On this topic, Rolling Stone magazine published a piece by Hannah Gold I missed just about a year ago. It covers the relationships between private prisons and higher education:
American universities do a fine job of selling themselves as pathways to opportunity and knowledge. But follow the traffic of money and policies through these academic institutions and you’ll often wind up at the barbed wire gates of Corrections Corporation of America (CCA) and GEO Group, the two largest private prison operators in the United States. …
Institutions of higher education have now become a part of what sociologist Victor Rios has called the “youth control complex”—a tightly bundled network of institutions that work insidiously and in harmony to criminalize young people of color. Here are five ways that universities buy into private prison companies.
Slightly conspiratorial, slightly cobbled together – but useful information, all the same. Hannah finds five connections: The classic investments in private prisons corporations; the use of criminal record information to bar students with records from admission; presence of private prison company executives on the Boards of Trustees of educational institutes; the use of unsavory security giant G4S for campus security; and funding university research. As a simple minded software engineer, here’s what comes to mind as I read the piece, structured by point:
1. Regarding educational investment/divestment: This is the most important and understandable – but exists on the assumption that the readers are liberals who already understand the inappropriateness of private prisons. Perhaps there’s an accompanying piece that covers it; but, if not, then the “outraged liberal” tone of the piece comes off as tone-deaf. How many conservatives are against private prisons? No luck finding any polls on that precise question; AFSCME has an undated poll that claims only 28% of US citizens are in favor of private prisons, 51% against. Given the lack of date, I have trouble with credibility – and with the source of the poll.

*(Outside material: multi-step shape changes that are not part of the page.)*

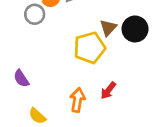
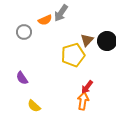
gray circle: (35, 14) -> (24, 32), moved
orange arrow: (77, 100) -> (83, 101), moved

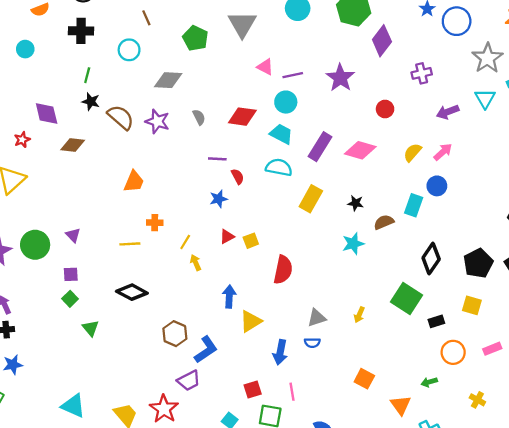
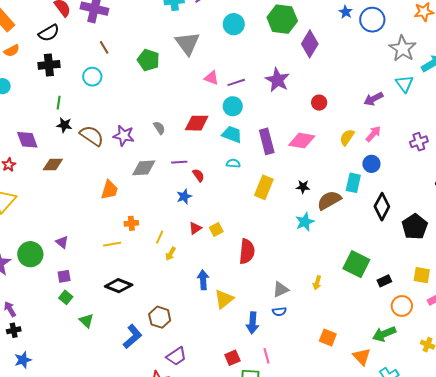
purple cross: (422, 73) -> (419, 142), moved
gray diamond: (168, 80) -> (144, 168), moved
purple rectangle: (320, 147) -> (267, 141), turned -40
cyan semicircle: (279, 167) -> (233, 163), size x0.6
brown semicircle: (384, 222) -> (329, 200), size x1.4
black diamond: (431, 258) -> (382, 207), moved
yellow arrow: (196, 263) -> (171, 254), turned -120
yellow square: (472, 305) -> (422, 275), moved
blue L-shape: (206, 350) -> (132, 337), moved
green arrow: (429, 382) -> (384, 334), size x1.6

All that said, higher ed campuses are certainly one of the best places to start protesting against private prisons, as students rarely have vested interests in private prisons and therefore can honestly evaluate, and then act, on issues. A fallacious focus on the efficaciousness of the divestment should not be permitted; it is the symbolic aspect of the action which is important, the statement that private prisons are inappropriate to democracies. Naturally, this should be an educational moment – not only for the students, but for the administration, the Board of Trustees, and, of course, the citizenry at large who has, in the average case, not given the issue a moment’s thought.
2. Regarding requiring criminal offense history: A ticklish subject. Even though the typical college student is no longer a fresh high school grad, we still would prefer the college experience be free of risk (a ridiculous statement itself, but there it is). However, it’s difficult to think of any reason beyond that to deny someone an education. Hannah’s point is that requiring that history legitimizes
a juvenile detention system which locks away more young people than that of any other industrialized nation, and institutionalizes inequality and racism in America (black youths are incarcerated at a rate five times that of their white peers; Latinos at two to three times the rate).
However, not asking for it does not delegitimize it; and, further, by not banning violent offenders from, at least, campus, you may be endangering other students.
3. Regarding private prison executives on Boards of Trustees: I take this as indicative of the responsible body’s ignorance of the issue. They can also exert undue influence on the institution, which may obscure research that might otherwise undermine private prisons.
4. Regarding campus security: Someone has to provide it.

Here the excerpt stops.